Beth had managed to manoeuvre a way out of her corner. But could she be trusted? Ellen asked herself. She did not really want to know. She was not feeling strong enough for the answer. So she let her sister guide them back to the conversation.
“I suppose we all do. And you especially perhaps. But we love you for it,” she continued with what sounded to Ellen very much like a backhanded compliment. “We wouldn’t have you any other way.”
“Everyone except Frank, you mean,” Ellen said, pausing briefly to let her irritation settle. “Beth, you’re incredibly unfair. Maybe I do expect a lot from people, especially from Frank – he’s my husband, for God’s sake. But I don’t demand anything from him that I wouldn’t expect of myself. Hell, I sacrifice a lot for him as well.”
“Do you?” was all Beth said, leaving the tension of a meaningful lull to fill the silence between them, before she resumed the assault. “Are you sure they’re really sacrifices, what you give him? I mean, have you ever stopped to ask yourself whether he actually wants what you see as your sacrifices?”
“What do you mean?” She felt close to tears, but her sister had no mercy.
Ellen had the feeling Beth had been waiting years for this opportunity to offload all her grudges and jealousies. She was enjoying every moment. But at the same time, her words were carefully wrapped up with such deliberation, they suggested a content that – once fully unfurled before her – might come painfully close to the truth. And it was this more than anything which made Ellen uncomfortably defensive.
“He can’t complain. He does all right,” she insisted. “In fact, he does just about what he wants.”
“Does he? Then why does he feel the need to do things behind your back?” Beth asked. She saw the gaping wound she had left with
her earlier revelation and sprinkled salt over it now with heartless relish. But it must have been an exquisite pain that was written on Ellen’s face, because her sister instantly tried softening the attack, as if she had finally realised she had gone too far and was beginning to regret her hostility. It was as though she wanted to turn the cutting edge away from Ellen as she struck her with the blade of her knife.
But Beth would not have been Beth if she had not taken a double-edged knife with her into combat. Ellen was going to get hurt whichever way she put it.

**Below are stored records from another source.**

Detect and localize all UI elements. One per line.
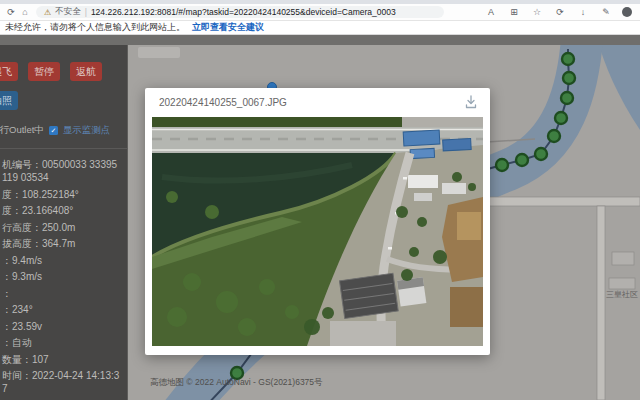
map-building: [612, 252, 634, 265]
browser-toolbar: ⟳ ⌂ ⚠ 不安全 | 124.226.212.192:8081/#/map?t…: [0, 4, 640, 21]
split-screen-icon[interactable]: ⊞: [507, 7, 521, 17]
telemetry-sidebar: 起飞 暂停 返航 拍照 飞行Outlet中 ✓ 显示监测点 机编号：005000…: [0, 45, 128, 400]
security-warning-icon[interactable]: ⚠: [44, 8, 51, 17]
telemetry-row-aircraft-id: 机编号：00500033 33395119 03534: [2, 158, 122, 184]
waypoint-marker[interactable]: [555, 112, 567, 124]
map-attribution: 高德地图 © 2022 AutoNavi - GS(2021)6375号: [150, 377, 323, 387]
map-control-chip: [138, 47, 180, 58]
waypoint-marker[interactable]: [548, 130, 560, 142]
telemetry-row-blank: ：: [2, 287, 122, 300]
telemetry-row-longitude: 度：108.252184°: [2, 188, 122, 201]
sidebar-divider: [0, 148, 127, 149]
downloads-icon[interactable]: ↓: [576, 7, 590, 17]
checkbox-label[interactable]: 显示监测点: [63, 124, 111, 137]
takeoff-button[interactable]: 起飞: [0, 62, 18, 81]
home-icon[interactable]: ⌂: [18, 7, 32, 17]
read-aloud-icon[interactable]: A: [484, 7, 498, 17]
waypoint-marker[interactable]: [561, 92, 573, 104]
telemetry-row-mode: ：自动: [2, 336, 122, 349]
toolbar-right-icons: A ⊞ ☆ ⟳ ↓ ✎: [484, 7, 632, 17]
photo-filename: 20220424140255_0067.JPG: [159, 97, 287, 108]
road-horizontal: [485, 197, 640, 206]
favorites-icon[interactable]: ☆: [530, 7, 544, 17]
telemetry-row-heading: ：234°: [2, 303, 122, 316]
app-viewport: 三皇社区 高德地图 © 2022 AutoNavi - GS(2021)6375…: [0, 35, 640, 400]
road-vertical: [597, 206, 605, 400]
photo-button[interactable]: 拍照: [0, 91, 18, 110]
profile-avatar[interactable]: [622, 7, 632, 17]
waypoint-marker[interactable]: [562, 53, 574, 65]
waypoint-marker[interactable]: [535, 148, 547, 160]
infobar-text: 未经允许，请勿将个人信息输入到此网站上。: [5, 21, 185, 34]
refresh-icon[interactable]: ⟳: [4, 7, 18, 17]
telemetry-row-flight-altitude: 行高度：250.0m: [2, 221, 122, 234]
telemetry-row-voltage: ：23.59v: [2, 320, 122, 333]
download-icon[interactable]: [463, 94, 479, 110]
telemetry-row-photo-count: 数量：107: [2, 353, 122, 366]
photo-modal: 20220424140255_0067.JPG: [145, 88, 490, 355]
infobar-link[interactable]: 立即查看安全建议: [192, 21, 264, 34]
checkbox-icon[interactable]: ✓: [49, 126, 58, 135]
url-separator: |: [85, 7, 87, 17]
telemetry-row-latitude: 度：23.166408°: [2, 204, 122, 217]
telemetry-row-elevation: 拔高度：364.7m: [2, 237, 122, 250]
return-home-button[interactable]: 返航: [70, 62, 102, 81]
telemetry-list: 机编号：00500033 33395119 03534 度：108.252184…: [0, 158, 122, 400]
telemetry-row-horizontal-speed: ：9.4m/s: [2, 254, 122, 267]
status-text: 飞行Outlet中: [0, 124, 44, 137]
waypoint-marker[interactable]: [516, 154, 528, 166]
security-label: 不安全: [55, 6, 81, 18]
telemetry-row-vertical-speed: ：9.3m/s: [2, 270, 122, 283]
action-buttons: 起飞 暂停 返航: [0, 62, 127, 81]
app-header-bar: [0, 35, 640, 45]
pause-button[interactable]: 暂停: [28, 62, 60, 81]
map-area-label: 三皇社区: [606, 290, 638, 299]
status-row: 飞行Outlet中 ✓ 显示监测点: [0, 124, 127, 137]
aerial-photo: [152, 117, 483, 346]
edit-icon[interactable]: ✎: [599, 7, 613, 17]
waypoint-marker[interactable]: [563, 72, 575, 84]
browser-infobar: 未经允许，请勿将个人信息输入到此网站上。 立即查看安全建议: [0, 21, 640, 35]
address-bar[interactable]: ⚠ 不安全 | 124.226.212.192:8081/#/map?taski…: [36, 6, 444, 18]
waypoint-marker[interactable]: [496, 159, 508, 171]
history-icon[interactable]: ⟳: [553, 7, 567, 17]
aerial-photo-image: [152, 117, 483, 346]
telemetry-row-capture-time: 时间：2022-04-24 14:13:37: [2, 369, 122, 395]
url-text[interactable]: 124.226.212.192:8081/#/map?taskid=202204…: [91, 7, 396, 17]
map-building: [609, 278, 635, 289]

“Why was there a post mortem anyway?” she asked.
“What do you mean? What are you on about now?”
“Your mother-in-law,” said Beth. “Why did they need to do a post mortem?”
“She was on her own when she died. Lay there for two or three days before she was found. So they had to. It’s the law.”
“You don’t suppose Frank had anything to do with her death, do you?”
“Beth! Don’t be absurd! It was a heart attack.”
“Well, it seems a bit odd Frank disappearing like that a couple of weeks later,” said Beth. She paused, as if for effect, then added mysteriously: “Nervous breakdowns make people do very strange things, you know.”
“Who said anything about a nervous breakdown?”
“Well it stands to reason, doesn’t it? How else would you explain his being found on the streets of a foreign city, where he’s carted off to the funny farm?”
“It’s bad enough already, Beth. You don’t have to exaggerate.”
“Well, he was, wasn’t he?” Beth insisted. “You can’t really blame him. He’s probably had enough of living up to your perfectionist standards. Not that you’re a paragon of virtue yourself. I’m still waiting for the return of all my records you pilfered from me.”
“Why are you intent on making me suffer even more than I already am, Beth? Is it some kind of cruel compensation to make up for your marriage to Malcolm?”